Arguments of this functions are almost the same as in `SPIA`. Apart from the expected arguments: a gene expression data matrix, a vector of class labels and a list of pathways, the user needs to specify the `type` argument which decides on the type of the data (`"RNASeq"` for RNA-Seq data). Alternatively,  the user can supply the results of the differential expression analysis of genes instead of gene expression data matrix in two forms:

1. a data.frame with columns: **ID** gene identifiers (they must match with the node labels), **logFC** log fold-changes, **t** t-statistics, **pval** p-values, **padj** adjusted p-values.  Then the user sets `type` to `"DEtable"`
2. a list with two slots: named vector of log fold-changes of differentially expressed genes and a vector of names of all genes analysed. Then the user sets `type` to `"DElist"`

The others arguments are optional. Arguments `convertTo` and `convertBy` control the conversion of the node labels in the pathways. The default setting is `convertTo="none"` which performs no conversion. Please note, that the node labels should be the same as the rownames of gene expression data matrix.  The default thresholds for the differential expression analysis of genes  are set with arguments `logFC.th` and `p.val.th`. The user can omit one of these criteria by setting the agrument negative value, as is shown also in the example. The implementation returns also a gene-level statistics of the differential expression of genes.  There is one extra argument `nperm` which controls the number of permutations. 


\section{PWEA}
The last method available in this package is called PathWay Enrichment Analysis (PWEA). This is actually a weigthed form of common Gene Set Enrichment Analysis (GSEA). The weights are called Topological Influence Factor (TIF) and are defined as a geometic mean of ratios of Pearson's correlation coefficient and the distance of two genes in a pathway. The weights of genes outside a pathway are assigned randomly from normal distribution with parameters estimated from the weights of genes in all pathways.
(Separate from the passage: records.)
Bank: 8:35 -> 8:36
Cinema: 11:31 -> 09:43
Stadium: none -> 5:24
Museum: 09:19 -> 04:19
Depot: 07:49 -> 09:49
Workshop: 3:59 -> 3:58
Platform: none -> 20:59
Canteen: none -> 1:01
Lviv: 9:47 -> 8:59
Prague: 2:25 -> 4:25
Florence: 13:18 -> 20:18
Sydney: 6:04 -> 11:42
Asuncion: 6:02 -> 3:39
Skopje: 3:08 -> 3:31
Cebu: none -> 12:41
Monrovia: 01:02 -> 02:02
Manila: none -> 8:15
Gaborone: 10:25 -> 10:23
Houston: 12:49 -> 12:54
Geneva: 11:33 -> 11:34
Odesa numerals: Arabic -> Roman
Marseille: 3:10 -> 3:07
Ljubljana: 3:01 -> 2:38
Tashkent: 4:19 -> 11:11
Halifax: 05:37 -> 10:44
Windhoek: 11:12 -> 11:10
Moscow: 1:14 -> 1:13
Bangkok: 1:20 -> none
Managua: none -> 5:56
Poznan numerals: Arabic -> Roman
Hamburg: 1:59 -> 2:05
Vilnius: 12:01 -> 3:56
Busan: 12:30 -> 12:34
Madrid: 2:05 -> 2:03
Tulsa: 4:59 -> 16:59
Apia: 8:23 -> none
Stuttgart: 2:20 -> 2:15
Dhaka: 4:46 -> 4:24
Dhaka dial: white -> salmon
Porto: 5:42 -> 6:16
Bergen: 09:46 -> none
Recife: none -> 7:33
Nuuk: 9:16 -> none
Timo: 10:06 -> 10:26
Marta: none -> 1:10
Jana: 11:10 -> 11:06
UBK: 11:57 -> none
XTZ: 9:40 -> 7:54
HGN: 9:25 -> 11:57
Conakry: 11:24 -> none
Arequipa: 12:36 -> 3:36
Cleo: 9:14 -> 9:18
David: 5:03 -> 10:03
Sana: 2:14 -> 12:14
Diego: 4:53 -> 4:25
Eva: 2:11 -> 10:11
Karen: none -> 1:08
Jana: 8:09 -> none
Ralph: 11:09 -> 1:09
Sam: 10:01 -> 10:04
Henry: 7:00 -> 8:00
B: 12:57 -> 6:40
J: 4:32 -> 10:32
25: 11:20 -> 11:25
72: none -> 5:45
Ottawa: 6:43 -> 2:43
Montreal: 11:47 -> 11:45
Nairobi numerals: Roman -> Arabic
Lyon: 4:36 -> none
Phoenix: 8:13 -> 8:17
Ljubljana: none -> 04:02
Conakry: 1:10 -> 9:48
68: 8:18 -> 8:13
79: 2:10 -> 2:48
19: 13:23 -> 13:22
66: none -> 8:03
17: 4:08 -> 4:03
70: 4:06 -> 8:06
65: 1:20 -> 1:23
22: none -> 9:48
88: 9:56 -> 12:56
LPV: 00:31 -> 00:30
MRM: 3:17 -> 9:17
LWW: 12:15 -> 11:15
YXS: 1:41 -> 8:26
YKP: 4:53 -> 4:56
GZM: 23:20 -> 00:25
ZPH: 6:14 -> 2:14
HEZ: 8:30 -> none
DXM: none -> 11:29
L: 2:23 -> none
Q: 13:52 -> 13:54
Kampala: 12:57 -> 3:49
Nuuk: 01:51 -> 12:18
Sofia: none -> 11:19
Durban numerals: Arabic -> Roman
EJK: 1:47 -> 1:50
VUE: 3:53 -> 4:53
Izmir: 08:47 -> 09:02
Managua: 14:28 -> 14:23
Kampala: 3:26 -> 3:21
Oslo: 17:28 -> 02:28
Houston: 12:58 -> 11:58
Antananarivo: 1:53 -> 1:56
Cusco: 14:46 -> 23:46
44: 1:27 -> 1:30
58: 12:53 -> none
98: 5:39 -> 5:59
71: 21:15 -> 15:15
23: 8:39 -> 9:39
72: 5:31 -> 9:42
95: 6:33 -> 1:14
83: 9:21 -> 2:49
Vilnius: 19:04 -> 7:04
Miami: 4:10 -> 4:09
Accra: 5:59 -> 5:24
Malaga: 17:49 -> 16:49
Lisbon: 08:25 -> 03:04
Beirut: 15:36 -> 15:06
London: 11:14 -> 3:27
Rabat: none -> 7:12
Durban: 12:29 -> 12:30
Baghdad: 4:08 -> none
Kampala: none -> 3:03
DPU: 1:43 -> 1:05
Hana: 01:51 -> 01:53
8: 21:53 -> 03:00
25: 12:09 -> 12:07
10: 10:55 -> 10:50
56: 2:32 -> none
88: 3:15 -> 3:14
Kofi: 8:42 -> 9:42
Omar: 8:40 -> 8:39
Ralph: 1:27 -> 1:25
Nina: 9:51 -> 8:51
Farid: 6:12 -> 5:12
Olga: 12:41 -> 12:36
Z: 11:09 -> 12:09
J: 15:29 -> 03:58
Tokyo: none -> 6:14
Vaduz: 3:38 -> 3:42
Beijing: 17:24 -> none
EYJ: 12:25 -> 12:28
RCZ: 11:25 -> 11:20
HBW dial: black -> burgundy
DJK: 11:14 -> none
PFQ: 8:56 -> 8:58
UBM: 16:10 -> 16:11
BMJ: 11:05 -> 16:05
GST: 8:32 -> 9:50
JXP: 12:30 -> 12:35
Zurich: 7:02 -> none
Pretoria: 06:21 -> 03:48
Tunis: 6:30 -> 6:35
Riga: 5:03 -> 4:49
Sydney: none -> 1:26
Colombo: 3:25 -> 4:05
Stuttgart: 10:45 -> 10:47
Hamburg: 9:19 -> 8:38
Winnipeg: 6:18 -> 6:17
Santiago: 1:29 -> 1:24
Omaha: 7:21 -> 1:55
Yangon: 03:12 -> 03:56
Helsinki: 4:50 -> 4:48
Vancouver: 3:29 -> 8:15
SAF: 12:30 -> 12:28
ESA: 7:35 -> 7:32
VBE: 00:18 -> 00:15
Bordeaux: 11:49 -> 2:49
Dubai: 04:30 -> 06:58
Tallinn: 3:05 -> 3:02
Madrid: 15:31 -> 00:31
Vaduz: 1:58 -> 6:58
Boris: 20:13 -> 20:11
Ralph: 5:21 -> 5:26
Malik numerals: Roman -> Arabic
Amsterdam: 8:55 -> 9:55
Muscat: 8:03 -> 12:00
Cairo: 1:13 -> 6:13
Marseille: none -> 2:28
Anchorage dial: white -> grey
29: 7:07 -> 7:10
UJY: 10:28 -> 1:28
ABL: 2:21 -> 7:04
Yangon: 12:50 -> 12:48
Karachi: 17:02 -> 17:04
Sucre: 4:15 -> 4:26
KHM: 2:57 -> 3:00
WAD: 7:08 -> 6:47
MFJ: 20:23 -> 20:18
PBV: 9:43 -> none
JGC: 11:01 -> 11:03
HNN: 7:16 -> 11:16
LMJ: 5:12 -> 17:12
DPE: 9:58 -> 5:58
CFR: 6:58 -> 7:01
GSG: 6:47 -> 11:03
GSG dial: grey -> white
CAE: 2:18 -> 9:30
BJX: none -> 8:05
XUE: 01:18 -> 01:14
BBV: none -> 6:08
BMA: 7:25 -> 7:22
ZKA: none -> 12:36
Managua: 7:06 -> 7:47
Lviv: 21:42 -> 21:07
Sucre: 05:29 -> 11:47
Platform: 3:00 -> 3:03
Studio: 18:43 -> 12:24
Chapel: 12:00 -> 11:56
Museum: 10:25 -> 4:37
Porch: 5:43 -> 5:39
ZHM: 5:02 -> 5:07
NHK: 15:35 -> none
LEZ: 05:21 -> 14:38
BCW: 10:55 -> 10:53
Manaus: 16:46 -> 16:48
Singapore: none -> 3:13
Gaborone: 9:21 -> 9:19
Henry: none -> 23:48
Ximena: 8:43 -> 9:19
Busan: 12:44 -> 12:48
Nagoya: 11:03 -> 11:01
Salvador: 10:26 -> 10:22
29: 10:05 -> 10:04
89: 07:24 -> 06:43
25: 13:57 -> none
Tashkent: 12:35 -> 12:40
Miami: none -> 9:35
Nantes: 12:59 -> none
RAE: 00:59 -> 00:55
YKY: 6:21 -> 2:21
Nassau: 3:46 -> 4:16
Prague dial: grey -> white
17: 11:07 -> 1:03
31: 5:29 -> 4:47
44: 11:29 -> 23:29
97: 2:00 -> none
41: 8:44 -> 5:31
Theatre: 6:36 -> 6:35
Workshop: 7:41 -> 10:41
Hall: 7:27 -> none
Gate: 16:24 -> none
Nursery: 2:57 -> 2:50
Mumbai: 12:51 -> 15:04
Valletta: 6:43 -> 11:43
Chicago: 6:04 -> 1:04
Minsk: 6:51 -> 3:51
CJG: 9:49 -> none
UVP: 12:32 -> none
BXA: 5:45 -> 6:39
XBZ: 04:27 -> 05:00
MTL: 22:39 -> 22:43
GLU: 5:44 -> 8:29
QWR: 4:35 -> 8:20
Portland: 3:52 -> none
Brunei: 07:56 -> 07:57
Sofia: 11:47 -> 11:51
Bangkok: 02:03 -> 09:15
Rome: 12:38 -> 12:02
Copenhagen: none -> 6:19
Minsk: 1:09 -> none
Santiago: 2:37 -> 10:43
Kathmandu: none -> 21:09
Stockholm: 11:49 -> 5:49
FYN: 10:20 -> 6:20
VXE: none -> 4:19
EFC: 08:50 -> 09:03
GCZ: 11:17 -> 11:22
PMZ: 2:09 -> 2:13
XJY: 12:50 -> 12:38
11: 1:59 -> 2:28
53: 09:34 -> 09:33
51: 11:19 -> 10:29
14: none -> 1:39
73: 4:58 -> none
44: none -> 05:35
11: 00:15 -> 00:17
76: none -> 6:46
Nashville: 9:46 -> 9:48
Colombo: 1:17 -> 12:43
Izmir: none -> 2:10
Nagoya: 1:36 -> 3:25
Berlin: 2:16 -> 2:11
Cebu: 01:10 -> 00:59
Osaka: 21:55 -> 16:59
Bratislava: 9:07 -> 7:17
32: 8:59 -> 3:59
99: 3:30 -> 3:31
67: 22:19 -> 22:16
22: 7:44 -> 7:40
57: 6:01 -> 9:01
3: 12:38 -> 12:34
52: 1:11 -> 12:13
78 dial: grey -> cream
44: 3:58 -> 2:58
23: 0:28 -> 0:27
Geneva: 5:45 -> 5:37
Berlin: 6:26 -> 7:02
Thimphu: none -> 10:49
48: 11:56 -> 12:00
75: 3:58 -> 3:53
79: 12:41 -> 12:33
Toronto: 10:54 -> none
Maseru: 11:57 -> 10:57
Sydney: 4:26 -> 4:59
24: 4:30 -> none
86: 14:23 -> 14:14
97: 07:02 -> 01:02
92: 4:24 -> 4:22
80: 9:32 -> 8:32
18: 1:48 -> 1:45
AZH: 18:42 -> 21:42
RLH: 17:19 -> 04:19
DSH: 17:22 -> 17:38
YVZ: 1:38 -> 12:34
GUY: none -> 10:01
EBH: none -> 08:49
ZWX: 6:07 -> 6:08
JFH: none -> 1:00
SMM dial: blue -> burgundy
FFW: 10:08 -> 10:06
A statistical significance of a pathway is assessed via Kolmogorov-Simirnov-like test statistic comparing two cumulative distribution functions with class label permutations. 

```{r PWEA}
pwe<-PWEA(assay(airSE), group, pwys,  type="RNASeq", nperm=10, test.method="edgeR")
res(pwe)
```

Apart from the expected arguments: a gene expression data matrix, a vector of class labels and a list of pathways, the user needs to specify the `type` argument which decides on the type of the data (`"RNASeq"` for RNA-Seq data). Alternatively, instead of gene expression data matrix the user can supply a list of observed and random gene-level statistics and set `type` to `"DEtable"`. The observed gene-level statistics are expected as data frame with columns: **ID** gene identifiers (they must match with the node labels), **logFC** log fold-changes, **t**  t-statistics, **pval p-values, **padj** adjusted p-values.. A data.frame of similar data.frames is expected for random statistics (it is an output from sapply function when the applied function returns a data frame). Columns should refer to the results from individual analyses after class label permutation. The others arguments are optional.Arguments `convertTo` and `convertBy` control the conversion of the node labels in the pathways. The default setting is `convertTo="none"` which performs no conversion.  Please note, that the node labels should be the same as the rownames of gene expression data matrix. The `alpha` parameter sets a threshold for gene weights. The purpose of this filtering is to reduce the possiblity that a weight of a gene that is tighly correlated with a few genes are lowered by the weak correlation with other genes in a pathway. The implementation returns also a gene-level statistics of the differential expression of genes. The `nperm`  argument controls the number of permutations.